Can unconfined ice shelves provide buttressing via hoop stresses?

Wearing, Kingslake and Worster (2020)

Elise de Bono
4 min readApr 8, 2020

Around the coastline of Antarctica, the ice sheet goes afloat as large ice shelves, covering vast areas as large as France. With the current unprecedented levels of climate change, the drive to constrain the dynamics and stability of ice sheets has increased. To be able to predict the impact climate change will have on the Earth’s ice sheets in Greenland and the Antarctic, an understanding of the past and present processes that control ice sheet mass balance is required. Buttressing is an important control on the stability of marine terminating glaciers and ice streams across Antarctica and so is an important factor to consider. The following key questions are addressed by Wearing, Kingslake and Worster (2020):

  • Do unconfined Antarctic ice shelves provide buttressing?
  • Can hoop stresses allow ice shelves to regrow or advance beyond lateral confinements?
Figure 1. Diagram to show the extension of an ice sheet into an ice shelf (Davies, 2019).

Ice Shelves

Ice shelves are floating sheets of ice which extend from grounded ice sheets. Ice mass flows downstream from the grounded ice sheet under the force of gravity, feeding ice shelves by tributary glaciers or ice streams (Figure 1). The grounding line is the point at which an ice sheet becomes afloat, becoming an ice shelf (Figure 1 and 2). Whilst ice shelves are often located in confined embayments, ice tongues are unconfined ice shelves.

Buttressing

Buttressing of ice shelves is the resistance created by the ice shelf to the flow of the ice sheet upstream from the grounding line (Figure 2). The force of buttressing is a result of the viscous deformation of the ice shelf, which in turn is dependent on a series of factors including:

  • The shape and lateral confinement of the ice shelf embayment
  • Location of “pinning points” in the ice shelf (points of localised grounding within an ice shelf)
  • Ice shelf thickness, extent, rheology and structural integrity
Figure 2. Diagram showing the force of buttressing against the the ice flow of an ice sheet (Reese, 2019).

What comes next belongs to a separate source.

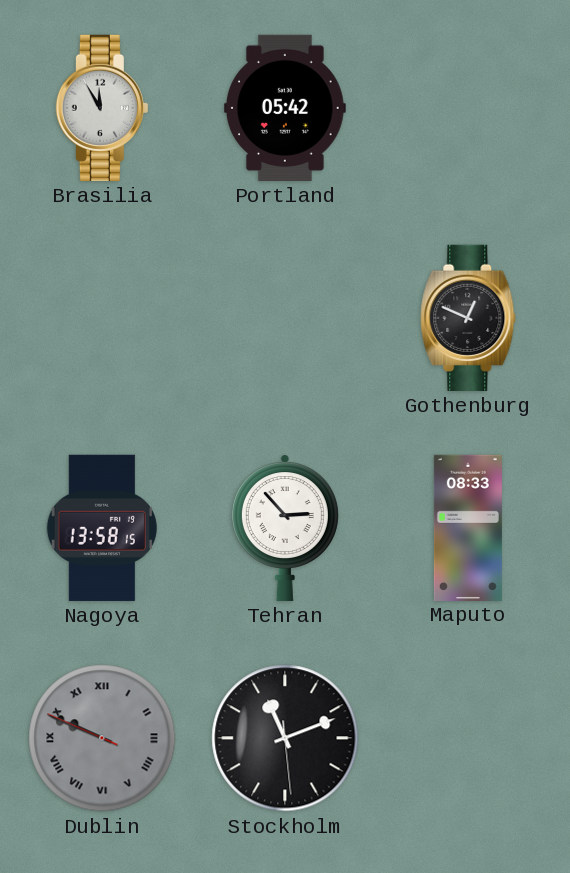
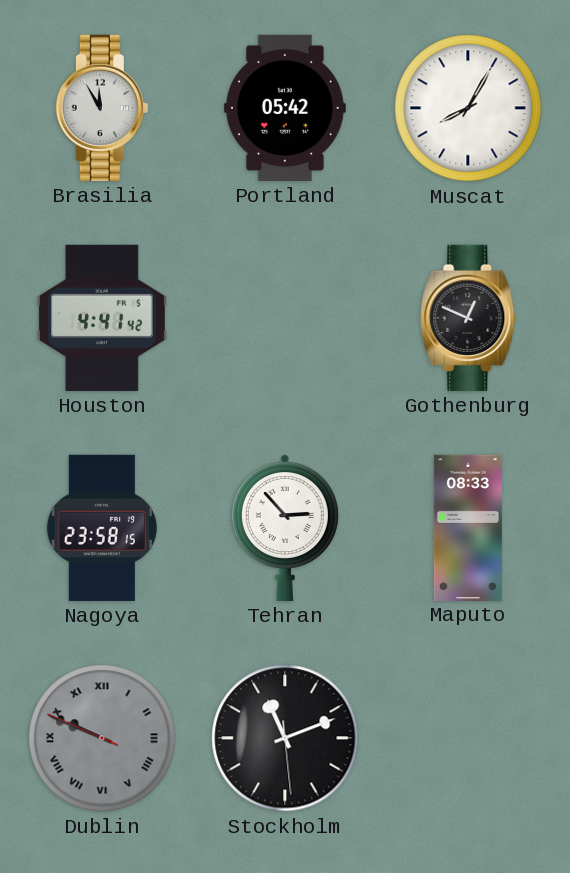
Muscat: none -> 8:05
Houston: none -> 4:41
Nagoya: 13:58 -> 23:58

Ice shelf thinning, especially near the grounding line and shear margins of the shelf, are known to dramatically reduce buttressing effects. This not only reduces the volume of the ice shelf, but it can also lead to a rapid increase in velocity of the upstream grounded ice sheet, causing thinning and ablation.

What are hoop stresses?

Hoop stresses are the viscous resistance to spreading perpendicular to the direction of divergent ice flow in an unconfined ice shelf. The strength of buttressing from hoop stresses is raised by higher effective viscosity and greater divergence.

However, many ice shelves across Antarctica have effective viscosities that are lowered as a result of widespread fracturing of the ice mass. Widespread fracturing results in low ice shelf strength, making it unable to generate large hoop stresses. This results in low buttressing forces resisting the flow of the grounded ice sheet.

However, when an ice shelf is surrounded by sea ice, this is thought to help provide stability and prevent collapse, which may allow the advance of the ice shelf front (Figure 3). Sea ice is formed from the freezing of sea water, as opposed to an ice shelf which has a terrestrial source. The presence of surrounding sea ice gives an ice shelve greater viscosity, which in turn generates an increased buttressing force. Furthermore, sea ice can help decrease further ice shelf fracturing and damage.

Figure 3. An unconfined ice tongue surrounded by sea ice at Thwaites Glacier, West Antarctica (NASA).

Conclusions

Wearing, Kingslake and Worster (2020) conclude that theoretically, unconfined ice shelves can provide buttressing via hoop stresses. In reality however, the extensive fracturing and damaged ice of unconfined ice shelves make the effective viscosity too low to exert hoop stresses large enough to provide sufficient buttressing to Antarctic ice sheets. The high extensional stresses required to support buttressing cannot be sustained by damaged ice. However, research found that the presence of sea ice can support unconfined ice shelves, helping to keep the consolidated and reduce fracturing of the ice. Buttressing is an essential process to take into account when considering the dynamics and stability of ice sheets and ice shelves.